General Trading Conditions No. 01/2011
of MEX Equipment & Consulting e.U.
1. The present General Trading Conditions No. 01/2011 are exclusively binding for the entire business relationship between MEX Equipment & Consulting e.U. (subsequently called “Seller”) and the Buyer also for the future. Herewith other purchase conditions or other general business conditions of the Buyer are contradicted and cannot be applied. The Seller is authorized to change the present General Trading Conditions No. 01/2011 effective for all future business relationships with the Buyer after a corresponding communication.
II. Quotation, Conclusion of Contract
1.For all quotations and sales agreements between the Seller and the Buyer the following conditions of contract are exclusively binding.

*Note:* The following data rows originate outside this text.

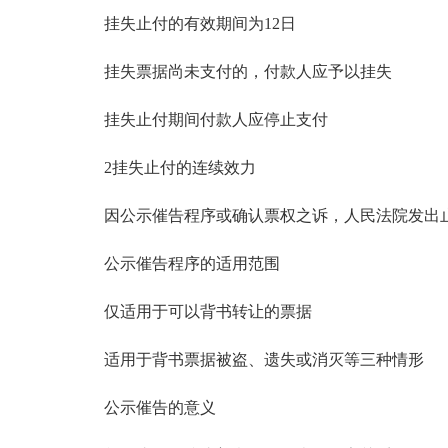
挂失止付的有效期间为12日
挂失票据尚未支付的，付款人应予以挂失
挂失止付期间付款人应停止支付
2挂失止付的连续效力
因公示催告程序或确认票权之诉，人民法院发出止
公示催告程序的适用范围
仅适用于可以背书转让的票据
适用于背书票据被盗、遗失或消灭等三种情形
公示催告的意义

Quotations submitted by the Seller are made without any engagement on his part. They are intended to give access into documentation to the Sellers business partners to facilitate their decision on placing a purchase order. Orders placed will become binding only after written confirmation of Seller within a reasonable time thereafter.
2.All technical information, i.e. descriptions, illustrations, drawings, dimensions and weights, fabricates and models, year of manufacture and information on capacities and performance as well as conditions, steady and loose accessories, made either verbally or in writing in the quotation are only given as approximations and therefore they are not binding for the Seller.
3.Supplements, modifications or additional agreements become effective only after written confirmation of the Seller.
4.In case the offered machines are not in Sellers stock and their location together with the address have been communicated to the prospective Buyer, the addressee of quotation is obligated not to pass on this information to third parties or to buy these machines either directly by himself or via third parties, but only via the Seller. He further is committed to make all negotiations with regard to price and any other conclusion via the Seller. Otherwise, the addressee of quotation will compensate the Seller for the loss of profit in full height of the difference between the evidenced purchase price and price of the quotation.
III. Obligation of Delivery
1.The Sellers written order confirmation is binding with regard to the scope of delivery.
2.The obligation to deliver the sold machine will be cancelled without replacement, if the machine has been sold twice by mistake or if the machine has been demolished or damaged to an extent that a delivery cannot be considered any longer. The before mentioned exclusion of liability does not apply in case of gross negligence. In this case the burden of evidence is to be made by the Buyer.
IV. Prices, Payment Terms
1.All prices to be understood ex Sellers stock or other present location. Value added taxes are to be charged additionally.
2.The payment of the full purchase price is effective at the latest when the goods are ready for dispatch net cash, if not expressly agreed otherwise.
3.Delayed payments will involve interest payable on arrears, amounting to 9 per cent above the rate of the actual EURIBOR displayed by the National bank of Austria.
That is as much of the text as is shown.